Find the smallest n that achieves 0.8 power.

d_pwr[power >= 0.8][1]
##    n_per_group power
##          <num> <num>
## 1:          NA    NA

Discussion points:

  • Does the original study (24 rats per experiment) appear adequately powered to detect the effect you observed?
  • If your target effect is small, required n becomes large.
  • If a study has low n, it may be underpowered unless the effect is large.
  • This is how you evaluate design quality, not just p-values.

Part 5 — Analysis critique (practice evaluating)

Below is a short, deliberately imperfect analysis summary. Your job is to evaluate it.

5.1 A contrived analysis summary


We compared two conditions and found a statistically significant difference (p < .05). We removed a few outliers because they looked weird. We tried a few different transformations and reported the one that gave the cleanest result. The effect is real because it is significant.
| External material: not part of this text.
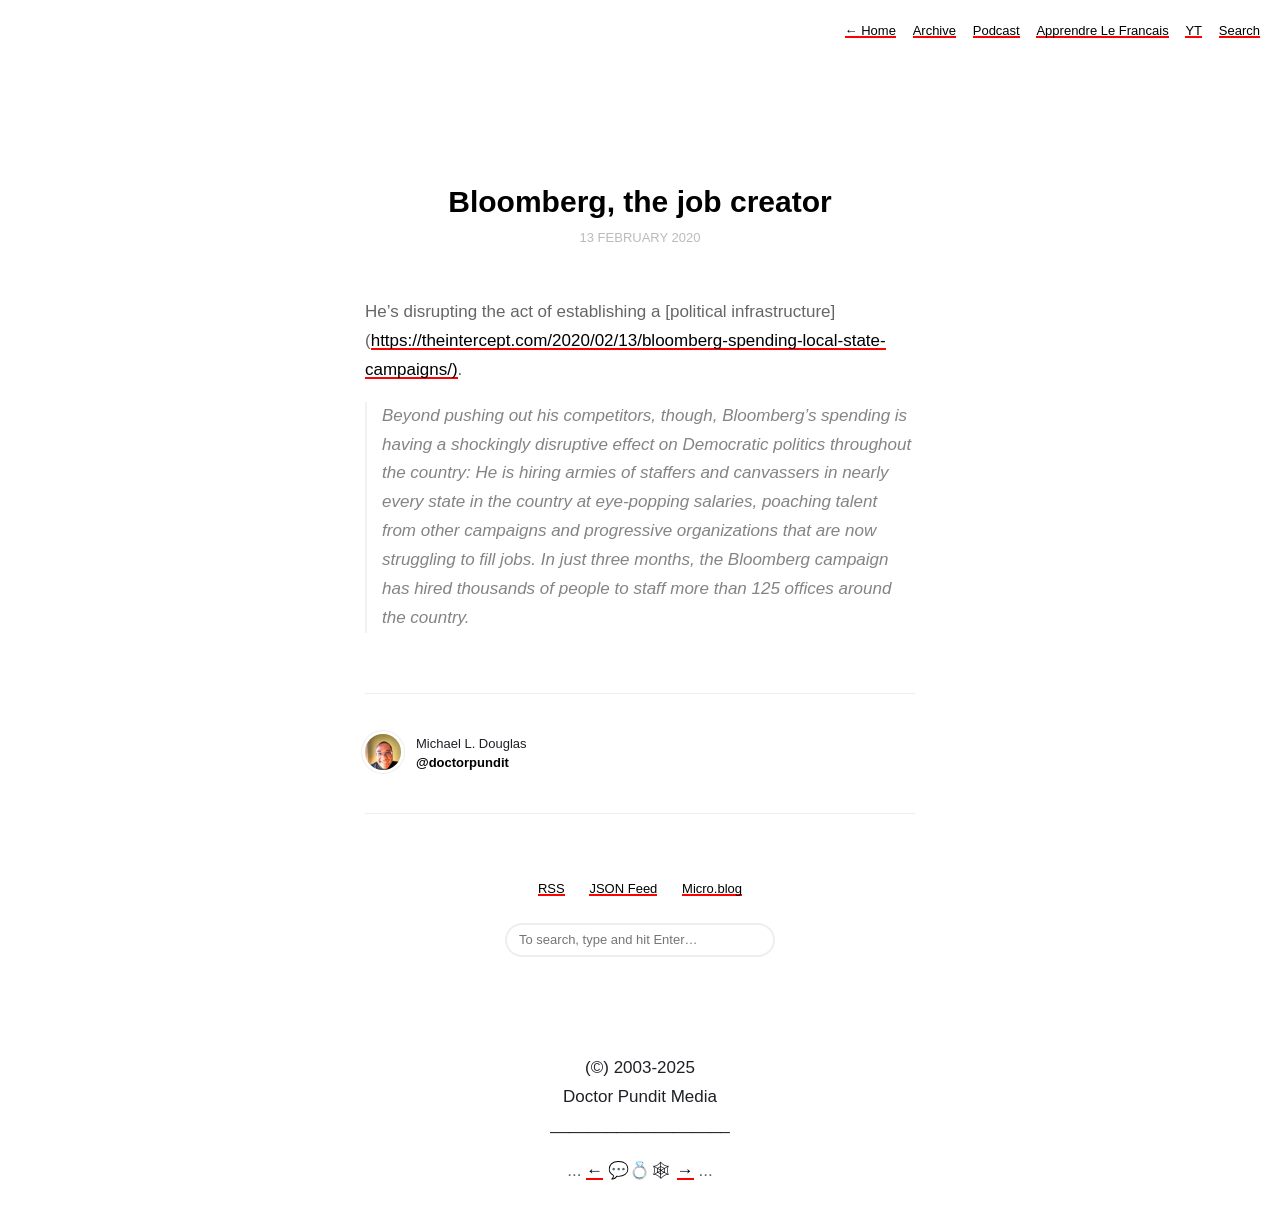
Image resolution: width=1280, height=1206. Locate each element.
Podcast (996, 30)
5.2 Critique prompts (write brief answers)

  1. What information is missing that you would need to judge the strength of the evidence?

  2. What analysis choices were made without justification?

  3. Which sentence strongly suggests researcher degrees of freedom (p-hacking risk)?

  4. What would you want reported instead of only “p < .05”?

  5. What would you want to know about sample size and power?

This kind of critique is part of “defending analysis choices” in your final project: you show that you understand what makes an analysis trustworthy.


Summary

Today you practiced moving from:

  • doing analysis

to

  • evaluating analysis

This is the core shift needed for the final project.

In particular you now have language and tools to discuss:

  • effect size vs p-value
  • sensitivity to analysis choices
  • power as a design constraint
  • critique of weak or incomplete analysis claims

Apply this to your assigned dataset

Your assigned dataset is determined by your student ID number. Take the last digit and compute last_digit %% 3 in R.

Load your assigned dataset into R.

For this tutorial, your task is:

  1. Identify a key comparison in your dataset (two conditions or two groups).
  2. Compute per-participant (or per-subject) means for each group or condition.
  3. Compute Cohen’s d for this comparison.
  4. Using the effect size you computed, estimate the required sample size for 80% power.
  5. Write 2–3 sentences reflecting on whether the original study appears adequately powered to detect the effect you observed.

You will include this reflection in your final project as part of the “limitations and assumptions” discussion.